30 mM Sulfuric Acid & LC-MS?

Discussions about GC-MS, LC-MS, LC-FTIR, and other "coupled" analytical techniques.

6 posts Page 1 of 1
Hello all,

I have been approached by somebody in another lab with the request to identify peaks in their HPLC run by LC-MS. However, their mobile phase contains 30 mM sulfuric acid (pH 1.5)....

I am not keen on having that mobile phase go through our ESI source. and cause corrosion, especially at elevated temperature. At the same time, it is critical to identify said peaks.

Do you have any suggestions on how to compatibilize this HPLC method with ESI (or APCI)?

I am considering installing a 1:10 or so splitter post-column and then mixing with enough ammonium acetate buffer before the source to neutralize the acid. I will not be sensitivity limited at all. Does that sound like a viable plan?

Should I expect long term contamination with sulfuric acid-related ions? I had this happen with phosphoric acid before.

Thank you very much in advance!

Arne
maybe not as you still have the non-volatile sulfate in your eluent (similar to phosphates)

Maybe it is possible to replace the sulfuric acid with some volatile acid like TFA or Difluoroacetic acid (less ionsupression), or even a (higher concentrated) formic acid can do the trick?
Of course, the other lab should also redo the chromatography with the new modifier, to recheck the peak order.

Otherwise, maybe de-sulfating fractionated peaks by SPE would be an option for this "one time task". (fractionate, dilute with water, load on SPE, elute with sulfate free solvent and reanalyze with a generic, MS-friendly method or direct MS infusion)
A 2D-LC setup for this online SPE task would be nice.
As a matter of interest, sulphuric acid is indeed hideously corrosive to an LC-MS, even at muuuuuch lower concentrations. But it gives really nice sulphate adducts of the analytes. Don't ask how I know...
Thank you for the replies guys! It turns out the customer is not interested in the region of the chromatogram in which sulfuric acid is used as a modifier. I will jsut use the switching valve and divert the flow away from the MS during the first part of the analysis.

I'll let you know how it went....
Despite using a divert valve there was a serious signal for HSO4-, H3S2O8-, and methyl bisulfate.

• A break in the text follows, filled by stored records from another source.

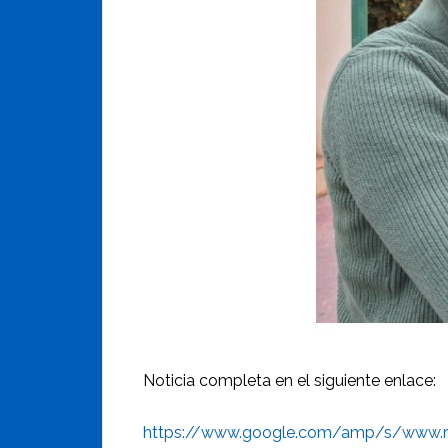
Noticia completa en el siguiente enlace:
https://www.google.com/amp/s/www.r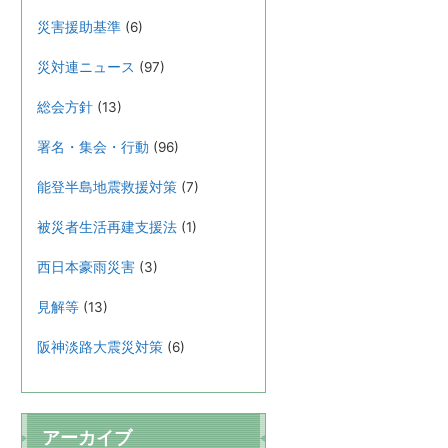
災害援助基準
(6)
災対連ニュース
(97)
総会方針
(13)
署名・集会・行動
(96)
能登半島地震救援対策
(7)
被災者生活再建支援法
(1)
西日本豪雨災害
(3)
見解等
(13)
阪神淡路大震災対策
(6)
アーカイブ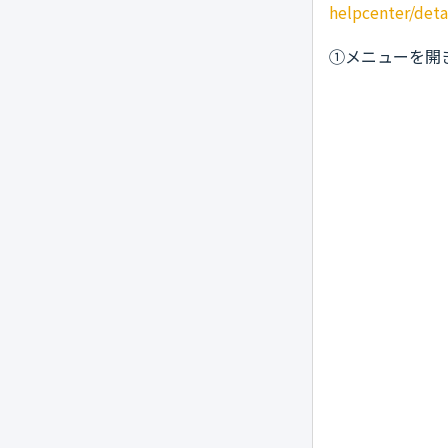
helpcenter/deta
①メニューを開き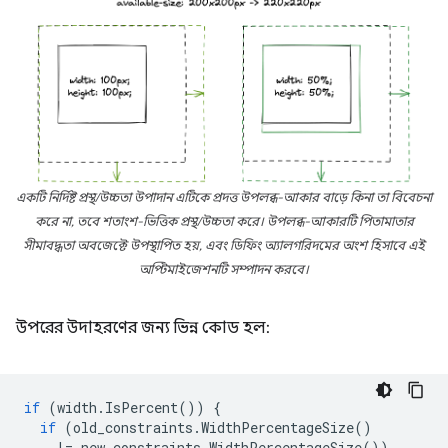
একটি নির্দিষ্ট প্রস্থ/উচ্চতা উপাদান এটিকে প্রদত্ত উপলব্ধ-আকার বাড়ে কিনা তা বিবেচনা
করে না, তবে শতাংশ-ভিত্তিক প্রস্থ/উচ্চতা করে।
উপলব্ধ-আকারটি
পিতামাতার
সীমাবদ্ধতা
অবজেক্টে উপস্থাপিত হয়, এবং ডিফিং অ্যালগরিদমের অংশ হিসাবে এই
অপ্টিমাইজেশনটি সম্পাদন করবে।
উপরের উদাহরণের জন্য ভিন্ন কোড হল:
if
(
width
.
IsPercent
())
{
if
(
old_constraints
.
WidthPercentageSize
()
!=
new_constraints
.
WidthPercentageSize
())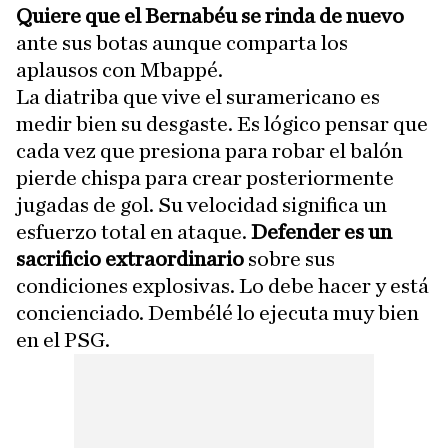
Quiere que el Bernabéu se rinda de nuevo
ante sus botas aunque comparta los
aplausos con Mbappé.
La diatriba que vive el suramericano es
medir bien su desgaste. Es lógico pensar que
cada vez que presiona para robar el balón
pierde chispa para crear posteriormente
jugadas de gol. Su velocidad significa un
esfuerzo total en ataque.
Defender es un
sacrificio extraordinario
sobre sus
condiciones explosivas. Lo debe hacer y está
concienciado. Dembélé lo ejecuta muy bien
en el PSG.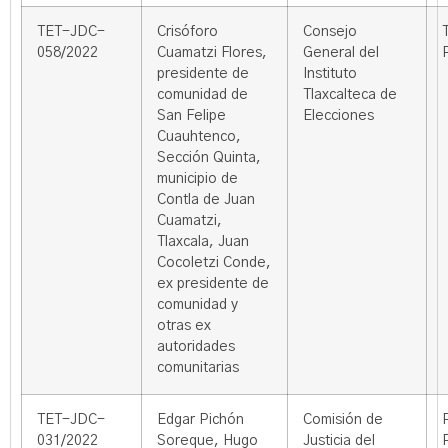
TET-JDC-
Crisóforo
Consejo
058/2022
Cuamatzi Flores,
General del
presidente de
Instituto
comunidad de
Tlaxcalteca de
San Felipe
Elecciones
Cuauhtenco,
Sección Quinta,
municipio de
Contla de Juan
Cuamatzi,
Tlaxcala, Juan
Cocoletzi Conde,
ex presidente de
comunidad y
otras ex
autoridades
comunitarias
TET-JDC-
Edgar Pichón
Comisión de
031/2022
Soreque, Hugo
Justicia del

Flushing the system with water cleared it out easily.

Overall, it was worth doing the analyses.
I assume you are required to run the same HPLC conditions in order keep the elution order and elution time the same and to put m/z to those specific peaks seen in the HPLC runs.

It can take up to several minutes to flush out all the H2SO4 from the column, as you have probably discovered.

If it were me trying this, I would look into developing a similar chromatographic method but with use of acetic acid or formic acid.